What needs to be done: In the entries below, find the lines that contain the word "کارخانه" and copy them.

Stored data entries:
━━━━━━━━

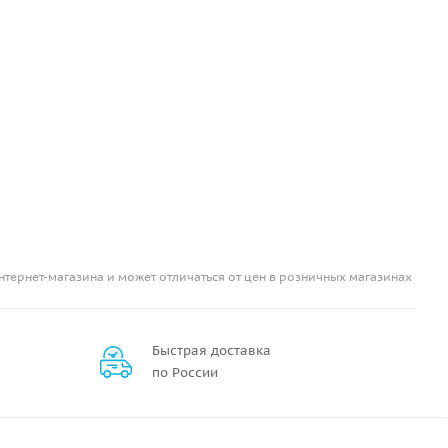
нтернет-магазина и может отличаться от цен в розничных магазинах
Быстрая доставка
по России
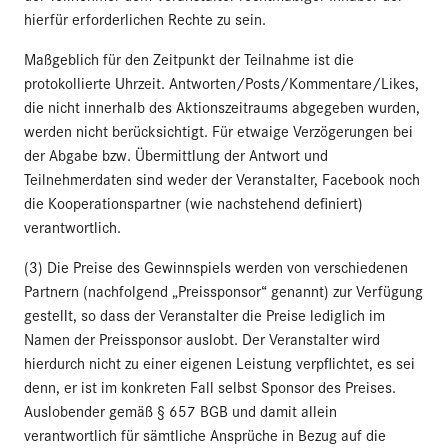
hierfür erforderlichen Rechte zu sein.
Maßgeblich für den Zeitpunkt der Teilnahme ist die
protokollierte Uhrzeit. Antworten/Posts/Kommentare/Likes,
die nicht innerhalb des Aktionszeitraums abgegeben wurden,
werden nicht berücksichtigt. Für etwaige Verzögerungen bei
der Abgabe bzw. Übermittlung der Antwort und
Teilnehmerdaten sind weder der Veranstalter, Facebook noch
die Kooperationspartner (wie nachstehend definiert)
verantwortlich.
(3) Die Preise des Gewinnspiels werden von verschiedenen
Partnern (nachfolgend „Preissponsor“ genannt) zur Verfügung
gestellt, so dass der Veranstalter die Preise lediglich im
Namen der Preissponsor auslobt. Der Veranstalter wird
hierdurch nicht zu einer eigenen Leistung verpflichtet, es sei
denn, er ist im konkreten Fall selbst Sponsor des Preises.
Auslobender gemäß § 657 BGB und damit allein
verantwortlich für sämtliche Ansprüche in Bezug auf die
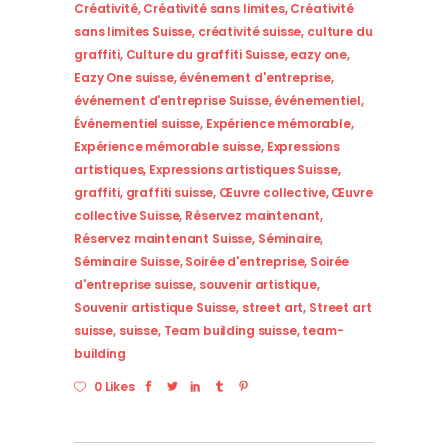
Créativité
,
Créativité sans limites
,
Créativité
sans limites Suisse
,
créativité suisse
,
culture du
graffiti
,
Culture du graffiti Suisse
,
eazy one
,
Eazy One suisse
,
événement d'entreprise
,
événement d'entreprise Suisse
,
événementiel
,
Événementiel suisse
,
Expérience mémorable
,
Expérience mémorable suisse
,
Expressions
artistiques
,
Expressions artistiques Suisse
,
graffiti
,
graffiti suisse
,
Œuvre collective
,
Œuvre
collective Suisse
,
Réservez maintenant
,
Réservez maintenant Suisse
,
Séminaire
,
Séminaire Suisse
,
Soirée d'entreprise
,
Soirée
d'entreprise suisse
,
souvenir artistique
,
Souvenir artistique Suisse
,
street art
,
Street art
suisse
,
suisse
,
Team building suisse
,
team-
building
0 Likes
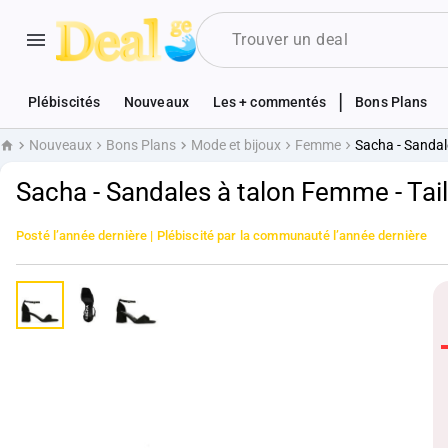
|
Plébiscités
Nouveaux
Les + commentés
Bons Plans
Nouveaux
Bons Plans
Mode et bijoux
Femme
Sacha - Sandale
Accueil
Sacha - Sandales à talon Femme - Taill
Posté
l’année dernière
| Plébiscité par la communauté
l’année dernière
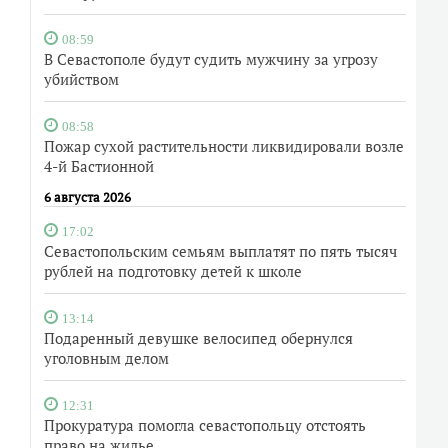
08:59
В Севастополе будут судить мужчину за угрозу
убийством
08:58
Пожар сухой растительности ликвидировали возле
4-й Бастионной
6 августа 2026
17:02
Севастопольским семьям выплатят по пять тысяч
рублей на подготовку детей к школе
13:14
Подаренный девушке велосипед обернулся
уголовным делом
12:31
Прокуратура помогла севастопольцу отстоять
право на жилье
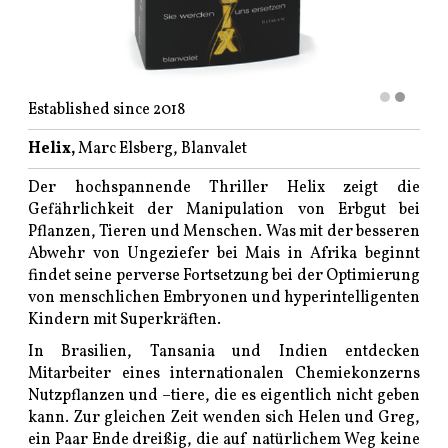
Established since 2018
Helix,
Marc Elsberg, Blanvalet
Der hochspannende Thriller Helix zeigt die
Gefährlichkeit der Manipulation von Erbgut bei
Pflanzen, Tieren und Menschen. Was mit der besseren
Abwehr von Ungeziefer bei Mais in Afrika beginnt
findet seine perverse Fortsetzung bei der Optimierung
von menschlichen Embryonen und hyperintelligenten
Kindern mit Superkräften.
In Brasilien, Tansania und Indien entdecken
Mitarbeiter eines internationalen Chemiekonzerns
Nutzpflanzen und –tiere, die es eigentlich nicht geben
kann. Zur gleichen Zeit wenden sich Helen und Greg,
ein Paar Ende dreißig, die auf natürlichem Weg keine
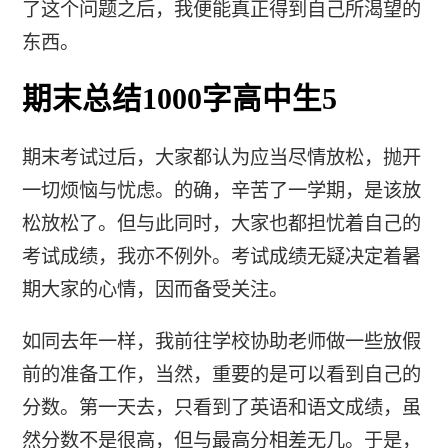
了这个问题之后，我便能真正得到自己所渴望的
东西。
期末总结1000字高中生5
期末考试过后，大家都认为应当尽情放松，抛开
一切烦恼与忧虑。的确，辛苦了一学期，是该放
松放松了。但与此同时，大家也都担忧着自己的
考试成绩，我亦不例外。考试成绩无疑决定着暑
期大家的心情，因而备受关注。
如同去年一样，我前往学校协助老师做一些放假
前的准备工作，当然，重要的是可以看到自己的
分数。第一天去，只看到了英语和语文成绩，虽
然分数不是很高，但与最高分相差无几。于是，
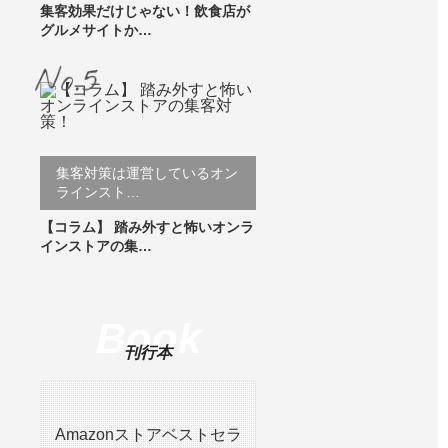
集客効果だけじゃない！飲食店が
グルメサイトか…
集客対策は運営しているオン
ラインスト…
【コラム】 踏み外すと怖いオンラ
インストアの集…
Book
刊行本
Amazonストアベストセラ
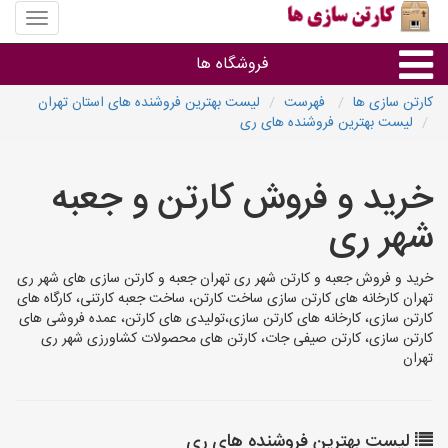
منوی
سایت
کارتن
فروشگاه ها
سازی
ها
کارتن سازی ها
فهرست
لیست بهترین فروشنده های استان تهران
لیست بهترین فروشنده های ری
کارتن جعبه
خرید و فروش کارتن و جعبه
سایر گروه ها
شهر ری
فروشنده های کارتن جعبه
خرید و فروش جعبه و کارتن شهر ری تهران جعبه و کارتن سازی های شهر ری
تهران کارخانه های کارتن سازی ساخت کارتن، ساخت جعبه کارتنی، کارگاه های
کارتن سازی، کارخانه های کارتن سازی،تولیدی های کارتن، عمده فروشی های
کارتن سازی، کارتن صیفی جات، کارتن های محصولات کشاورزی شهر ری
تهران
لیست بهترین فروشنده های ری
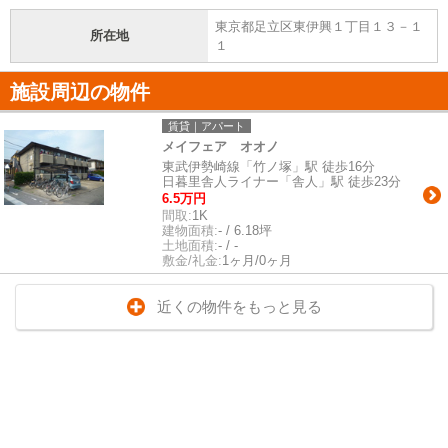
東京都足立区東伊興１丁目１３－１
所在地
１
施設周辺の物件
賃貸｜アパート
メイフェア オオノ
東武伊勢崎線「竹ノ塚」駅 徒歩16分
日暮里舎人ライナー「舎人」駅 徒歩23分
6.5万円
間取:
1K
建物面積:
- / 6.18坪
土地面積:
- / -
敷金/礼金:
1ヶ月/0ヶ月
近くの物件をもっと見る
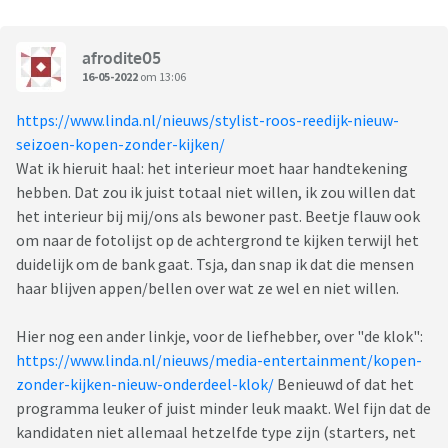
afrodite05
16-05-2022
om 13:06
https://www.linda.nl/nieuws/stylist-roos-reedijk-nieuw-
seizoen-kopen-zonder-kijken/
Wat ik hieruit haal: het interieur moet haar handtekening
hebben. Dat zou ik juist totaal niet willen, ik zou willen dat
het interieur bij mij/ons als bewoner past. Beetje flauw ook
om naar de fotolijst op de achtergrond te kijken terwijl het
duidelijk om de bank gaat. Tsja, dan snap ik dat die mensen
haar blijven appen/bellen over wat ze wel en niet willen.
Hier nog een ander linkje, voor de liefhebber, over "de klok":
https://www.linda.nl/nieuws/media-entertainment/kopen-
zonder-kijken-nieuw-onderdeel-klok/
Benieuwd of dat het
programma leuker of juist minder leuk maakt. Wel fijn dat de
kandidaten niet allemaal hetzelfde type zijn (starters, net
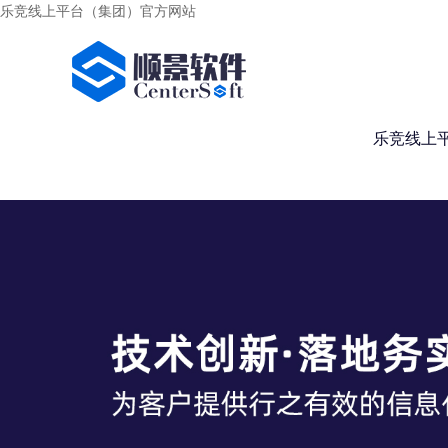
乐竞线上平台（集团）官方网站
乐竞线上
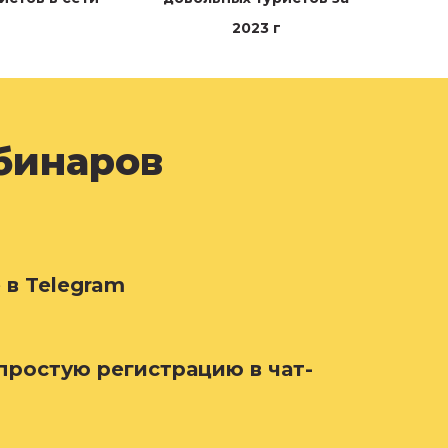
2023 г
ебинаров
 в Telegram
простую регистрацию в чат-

━━━━━━━━

Answer section:
تهران کارخانه های کارتن سازی ساخت کارتن، ساخت جعبه کارتنی، کارگاه های
کارتن سازی، کارخانه های کارتن سازی،تولیدی های کارتن، عمده فروشی های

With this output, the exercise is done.